Of the inaugural group of 49 first-year students starting classes on Monday, 18 are from Japan and the rest hail from 14 countries around the world. This diverse student body and the fully residential nature of the school make it unique in Japan, ISAK’s founder and board Chairman Lin Kobayashi said at the opening ceremony Sunday.

The students will be well prepared to attend top universities anywhere in the world, as well as in Japan, Kobayashi said.

Culturally competent young people are in demand in Japan, with the creation of “global human resources” dominating recent discussion of how to revitalize the economy and prevent the country from being left behind in an ever-globalizing world.

Education minister Hakubun Shimomura, attending the opening ceremony, said the school is the perfect place to foster the government’s goals of globalizing the education on offer in Japan. “I hope this school can go down in history as a place that nurtures those people who change the world and contribute to humanity,” Shimomura said. The Education, Culture, Sports, Science and Technology Ministry, which aims to increase the number of exchange students studying in Japan, has earmarked support for “Super Global High Schools” and “Super Global Universities” around the country which have global outlooks and special programs.

“This school serves as an ideal symbol of what we are trying to do,” Shimomura said.

ISAK’s classes are all in English, while Japanese language is a mandatory subject.
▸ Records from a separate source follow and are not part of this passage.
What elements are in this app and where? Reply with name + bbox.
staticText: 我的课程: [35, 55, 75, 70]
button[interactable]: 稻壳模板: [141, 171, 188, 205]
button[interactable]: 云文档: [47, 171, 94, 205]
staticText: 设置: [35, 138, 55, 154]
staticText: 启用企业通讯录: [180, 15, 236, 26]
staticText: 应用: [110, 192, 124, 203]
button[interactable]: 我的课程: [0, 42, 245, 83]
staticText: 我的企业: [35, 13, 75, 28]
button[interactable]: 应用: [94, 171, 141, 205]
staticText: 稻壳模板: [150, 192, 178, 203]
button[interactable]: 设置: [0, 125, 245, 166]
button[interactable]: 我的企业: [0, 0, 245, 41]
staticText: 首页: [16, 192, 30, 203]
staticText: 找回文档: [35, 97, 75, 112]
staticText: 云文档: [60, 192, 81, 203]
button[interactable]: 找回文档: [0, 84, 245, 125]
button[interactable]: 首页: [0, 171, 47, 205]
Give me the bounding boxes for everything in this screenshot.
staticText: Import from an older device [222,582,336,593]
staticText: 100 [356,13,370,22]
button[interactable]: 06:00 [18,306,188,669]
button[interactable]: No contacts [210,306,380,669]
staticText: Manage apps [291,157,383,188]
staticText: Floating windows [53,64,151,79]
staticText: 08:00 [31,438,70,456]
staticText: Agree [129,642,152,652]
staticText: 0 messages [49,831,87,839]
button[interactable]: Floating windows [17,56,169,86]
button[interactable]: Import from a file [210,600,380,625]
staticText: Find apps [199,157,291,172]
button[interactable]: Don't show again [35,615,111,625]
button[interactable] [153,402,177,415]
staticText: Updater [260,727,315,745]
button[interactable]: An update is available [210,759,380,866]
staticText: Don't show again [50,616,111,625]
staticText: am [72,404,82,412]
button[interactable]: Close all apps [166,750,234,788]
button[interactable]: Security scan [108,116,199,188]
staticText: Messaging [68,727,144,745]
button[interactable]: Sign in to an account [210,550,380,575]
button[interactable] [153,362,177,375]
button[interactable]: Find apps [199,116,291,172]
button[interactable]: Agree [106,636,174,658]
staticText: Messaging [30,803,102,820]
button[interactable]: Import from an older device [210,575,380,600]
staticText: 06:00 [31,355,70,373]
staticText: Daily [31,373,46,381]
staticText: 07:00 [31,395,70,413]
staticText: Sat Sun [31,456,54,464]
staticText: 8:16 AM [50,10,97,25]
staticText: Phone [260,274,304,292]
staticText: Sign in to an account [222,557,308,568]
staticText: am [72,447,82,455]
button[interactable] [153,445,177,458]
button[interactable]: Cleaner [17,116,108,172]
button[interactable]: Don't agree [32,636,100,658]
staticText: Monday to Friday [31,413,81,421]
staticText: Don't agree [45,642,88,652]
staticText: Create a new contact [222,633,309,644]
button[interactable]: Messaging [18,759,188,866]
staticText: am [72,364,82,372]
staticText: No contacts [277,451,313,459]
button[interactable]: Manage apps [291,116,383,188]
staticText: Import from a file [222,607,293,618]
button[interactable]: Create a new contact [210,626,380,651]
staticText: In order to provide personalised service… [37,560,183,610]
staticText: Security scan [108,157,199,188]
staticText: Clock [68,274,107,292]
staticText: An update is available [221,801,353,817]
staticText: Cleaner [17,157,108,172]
In addition to a conventional education towards the International Baccalaureate Diploma, students will also receive training in leadership skills, design innovation and cultural competency.

The school focuses on leadership as a skill to be learned, rather than an inherent trait, Kobayashi said.

“Through our program of ‘Leadership by Design’, we can foster leaders who will add new value to society,” she said.

Fully residential high schools, a fixture of elite education in the United States and Britain, are extremely rare in Japan.

These benefits come at a price — annual tuition costs ¥3.5 million, of which ¥1 million is the cost of accommodation. But with support from a range of donors, the school offers scholarships to roughly half of its students, with 56 percent of this year’s students receiving full or partial scholarships.

“Through living together with people who differ not only in nationality, but also in social and economic backgrounds, we can foster students who both welcome diversity and make the best of it,” Kobayashi said.

The idea for the school came from the success of a 10-day summer school program which has been running in Karuizawa since 2010. About a third of the new students are alumni of the summer school, while some learned about the school on Facebook.

As with the summer school, ISAK’s boarding students will sleep two or four to a room, eat each meal together, and participate in extra-curricular activities in Nagano Prefecture and elsewhere in Japan.

Nagano Gov. Shuichi Abe said at the opening ceremony his prefecture will continue to support the school.

“I’m honored that the leaders of the world in 10 or 20 years’ time will be able to call Karuizawa their second home,” Abe said.

ISAK will take on a new class of around 50 first-year students each year, to have all three years of the curriculum running by 2016.

Online applications for 2015’s intake start in October.